Nayla dan Zanna sama-sama tertawa keras.
"Kamu masih mengingatnya ya Nay?" tanya Zanna dengan senyuman penuh arti.
"Tentu saja, siapa yang bisa lupa dengan wajah idola yang paling tampan di kelas kita, benar kan?" tanya Nayla balik.
"Hm, tapi kamu melupakan sosok orang yang menyukaimu dari dulu." gumam Zanna.
"Siapa memang? kamu kan tahu Zan, aku bahkan lupa dengan mantan-mantanku." ucap Nayla yang memang benar-benar sudah melupakan mantan-mantannya.
"Ya bagaimana kamu bisa ingat, jika semua mantanmu tidak ada yang kamu sukai kecuali Kenzo, benar tidak?" tanya Zanna dengan serius.
"Sudah Zan, jangan bahas Kenzo lagi..itu sudah masa lalu, Zan bukannya kita mau ke warung Bu Manaf ya, kok lewat sini?" tanya Nayla sedikit heran.
"Jalan di sana masih di perbaiki, kita bisa lewat rumah kepala desa kita dan itu akan lebih cepat." ucap Zanna fokus pada jalan di depannya.
"Ciiiiiiitttttt"
"Braaakkk"
Seseorang terjerembab karena tertabrak ujung body mobil depan.
"Zanna!!! siapa yang kita tabrak!" pekik Nayla dengan sangat panik.

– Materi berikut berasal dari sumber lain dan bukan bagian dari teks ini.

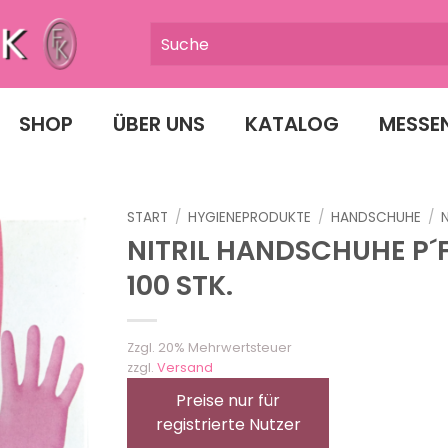
SHOP
ÜBER UNS
KATALOG
MESSE
START
/
HYGIENEPRODUKTE
/
HANDSCHUHE
/
NITRIL HANDSCHUHE P´F
100 STK.
Zzgl. 20% Mehrwertsteuer
zzgl.
Versand
Preise nur für
registrierte Nutzer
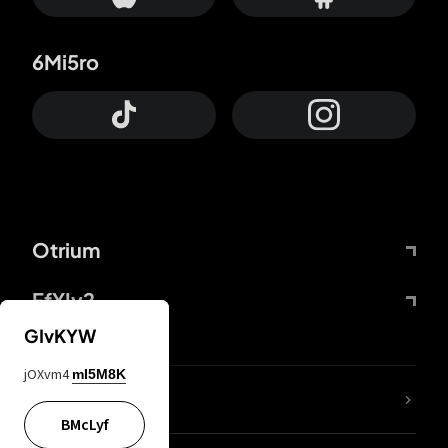
6Mi5ro
Otrium
FfYIy2
GIvKYW
jOXvm4
mI5M8K
Lj7sBL
BMcLyf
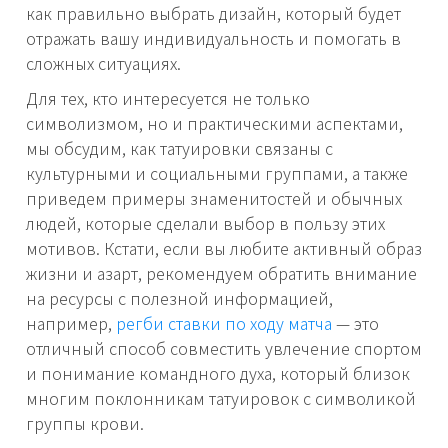
как правильно выбрать дизайн, который будет
отражать вашу индивидуальность и помогать в
сложных ситуациях.
Для тех, кто интересуется не только
символизмом, но и практическими аспектами,
мы обсудим, как татуировки связаны с
культурными и социальными группами, а также
приведем примеры знаменитостей и обычных
людей, которые сделали выбор в пользу этих
мотивов. Кстати, если вы любите активный образ
жизни и азарт, рекомендуем обратить внимание
на ресурсы с полезной информацией,
например,
регби ставки по ходу матча
— это
отличный способ совместить увлечение спортом
и понимание командного духа, который близок
многим поклонникам татуировок с символикой
группы крови.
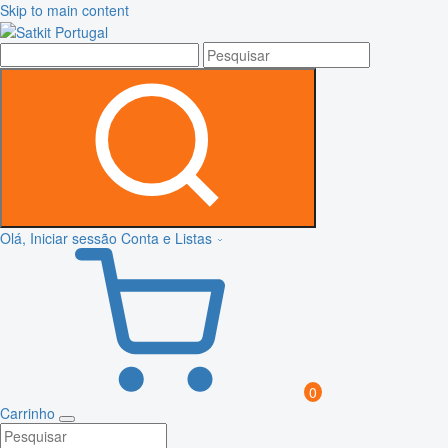
Skip to main content
Olá, Iniciar sessão
Conta e Listas
0
Carrinho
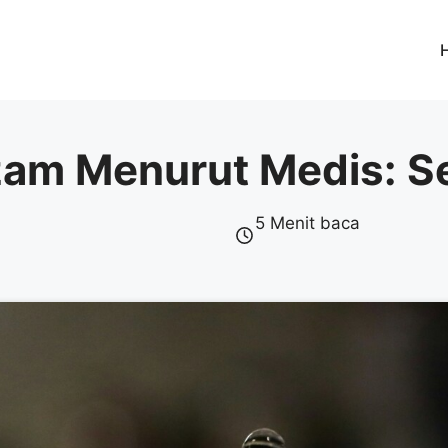
zam Menurut Medis: S
5 Menit baca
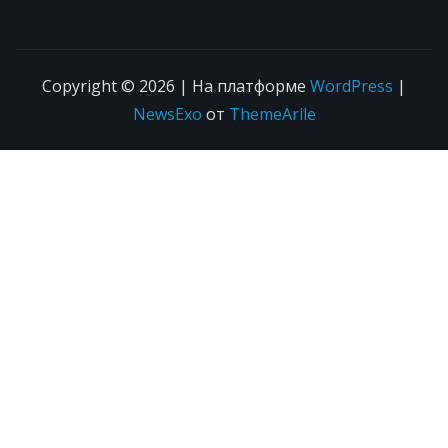
Copyright © 2026 | На платформе
WordPress
|
NewsExo
от
ThemeArile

"Aku tidak tahu, ayo kita lihat!" ucap Zanna seraya keluar dari mobilnya.
Dengan panik Nayla pun ikut keluar dari mobilnya.
"Ya Tuhan!! Pak Ardian!!" teriak Zanna menghampiri Ardian yang tergeletak di tengah jalan.
"Siapa yang tertabrak Zan?" tanya Nayla menghampiri Zanna yang sedang memangku seseorang.
"Pak Ardian Nay, dia pingsan..kita harus membawa masuk ke dalam rumahnya." ucap Zanna seraya menoleh ke kiri ke kanan untuk mencari pertolongan.
"Pak Ardian?" tanya Nayla yang telah lupa dengan Ardian guru penggantinya saat SMA kelas tiga.
"Ayo Nay, bantu aku membawanya, jangan bengong saja." ucap Zanna mengangkat tubuh Ardian yang tinggi besar.
Di bantu beberapa warga yang lewat, tubuh Ardian di angkat ramai-ramai ke dalam rumahnya, yang memang berada di depan tempat kejadian tabrakan.
Nayla hanya terpaku, melihat orang-orang yang membawa tubuh Ardian masuk ke dalam rumah yang sangat besar, dan paling besar di antara rumah lainnya.
Dengan halaman yang sangat luas, membuat orang-orang harus mengeluarkan tenaga ekstra karena harus berjalan agak jauh untuk sampai ke dalam rumah.
Sampai di dalam rumah, hanya ada satu perempuan tua yang menyambut di depan rumah.
"Kenapa Den Ardian mas?" tanya perempuan tua itu pada Mas-mas yang membantu mengangkat Ardian.
"Pak Ardian tertabrak mobil mbk Zanna Bik Umma." jawab salah satu warga itu.
"Ayo Mas, bawa Den Ardian ke kamarnya." ucap perempuan itu yang ternyata bernama Bik Umma.
Zanna dan Nayla hanya bisa terdiam dan mengikuti warga yang membawa Ardian masuk ke kamarnya.
Di dalam kamar Ardian di baringkan, ada luka berdarah yang sudah mengering pada kening Ardian.
"Bik Umma, kita pamit dulu ya, kita akan panggil dokter Sinta agar bisa merawat Pak Ardian." ucap salah satu warga itu seraya pergi meninggalkan kamar Ardian.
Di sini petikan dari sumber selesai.